Marvel Spider-Man Action Light - GBA - Review
Will Naki’s “Daylight Technology” excite fans of the famous web-head?
Since the day of the GBA’s release, peripheral companies have been eagerly trying to develop a worthwhile lighting solution. This seems to have been a daunting task since no one light attachment has been able to produce enough illumination to make games look bright and sharp while only drawing a measly 3-volts from the GBA link-port. Naki is hoping that something called “Daylight Technology” will solve the ever-annoying problem of not being able to see what is happening on your Game Boy Advance screen. The Spider Action Light is obviously intended for web-head fans, the unit is a re-creation of the Spider-man character from the shoulders up and snaps onto the GBA’s link-cable port.
It features two bright lights attached to Spidey’s foldable arms that produce a hefty amount of luminosity thanks to the fact that the device requires two additional AAA batteries in order to increase the amount of power the lights can use. While Naki suggests that the additional battery requirement is beneficial since it doesn’t waste your GBA’s battery power, I’d bargain that more than a handful of Game Boy Advance owners with rechargeable battery packs would disagree. However, in fairness, Naki does include the first pair of batteries free of charge with the unit.
Aesthetically the Spider Action Light is a nice replication of the Spider-Man model but the first time I laid eyes on it the only thing I could think is how cheesy-looking it is. Spidey’s head is rotatable and his big white eyes glow in the dark, it just makes you ask; “Why?” I guess fans of the wall-crawler would consider these additions a positive bonus but in my opinion Naki should have devoted more time to refining the lighting process than adding extraneous aesthetics. For example, it would have been nice if Naki included some sort of detachment mechanism to remove the unit. I couldn’t figure out how to get the thing off my Game Boy Advance for ten minutes; turns out you need to bend the Action Light off of the system. It seems like doing this would break the little plastic connectors on the unit but I’ve attached and detached it many times without problem so I can only assume that this is the right way to do it.
Lets talk about functionality. The Action Light does illuminate the GBA screen fairly well thanks to the fact that the two bright lights are positioned so that they shine on either corner of the upper most portion of the display. The bottom half of the screen is noticeably darker though and the bright lights tend to reflect badly against top of the plastic screen. This is a major problem and the only way around it is to position the foldable arms of the unit in such a way that the unit itself obscures your vision of the screen. I’ve seen lots of other lighting “solutions” that don’t do half the job of the Spider Light but all said you can get better performance from something like Interact’s GlowGaurd for half the price and without the necessity to plug in additional batteries.
But if you just got the Action Light as a gift then you shouldn’t feel too bad because it does do an adequate job of illuminating the screen enough to play most GBA games without problem.
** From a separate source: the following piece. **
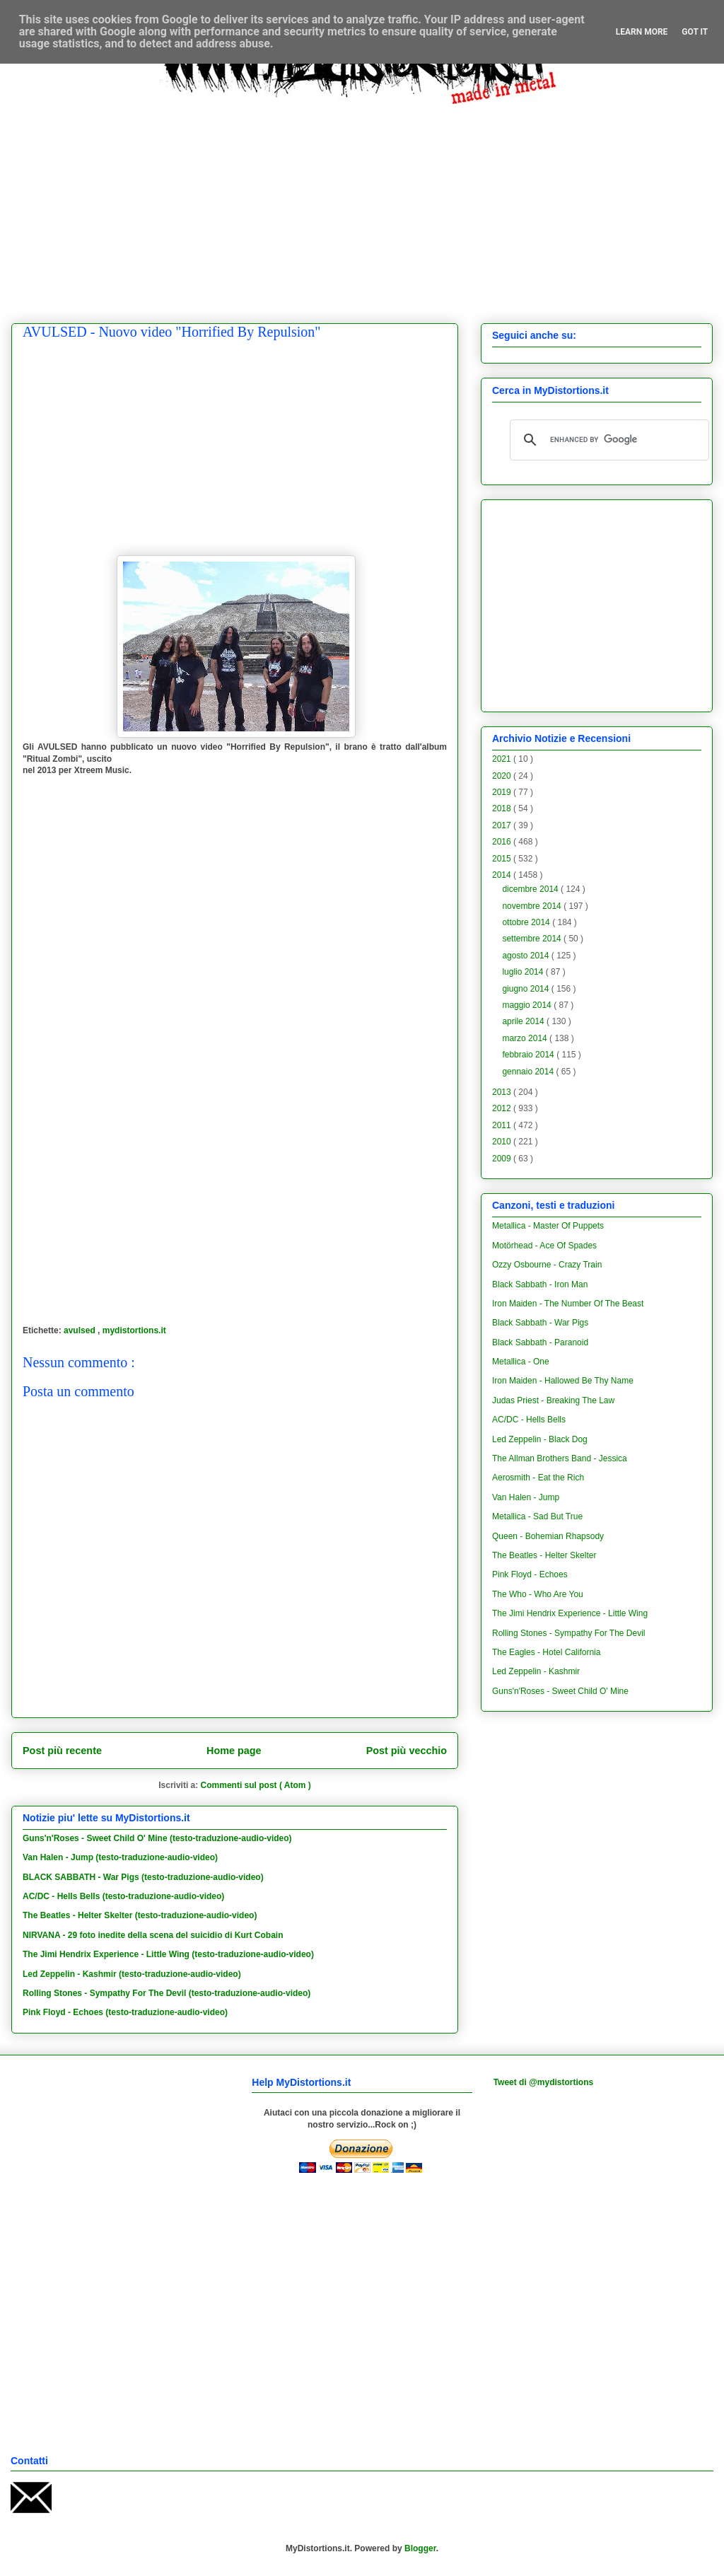 This screenshot has width=724, height=2576. Describe the element at coordinates (528, 1005) in the screenshot. I see `maggio 2014` at that location.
However, for titles that use a darkish color palette like Castlevania: CotM or Duke Nukem Advance you may find yourself squinting a little too often.
Overall, this is a respectable light attachment and it is sure to raise a few eyebrows (for better or worse) with its rotatable Spidey-head and glow-in-the-dark eyes, but it is hard to recommend a purchase on the Spider Light unless you are a die-hard Spider-Man fan that just has to have every new piece of Spider-Man paraphernalia that is released. But for the rest of us it would be a better idea to stay away from this unit unless it can’t be helped since at a MSRP of $19.99 it is twice the price of more competent light attachments that don’t require additional batteries to work.
Provides adequate lighting for most GBA titles. Detailed design. Does not draw additional power from the systems batteries. Provides a pass-through port for the link-cable.
Bottom half of screen is annoyingly-dark unless the light-source is folded down so low that it obstructs the view of the screen. Requires additional batteries for operation. No detachment mechanism for removing the unit. Can’t compete with more competitively priced lighting solutions.
If Spider-Man is your thing than the Action Light might be worth purchasing simply for its novelty features like the movable Spider-Man head and glow-in-the-dark eyes. But taken purely on a price to performance mindset the Spider Action Light really isn’t the best way to go if you are looking to simply brighten your GBA screen.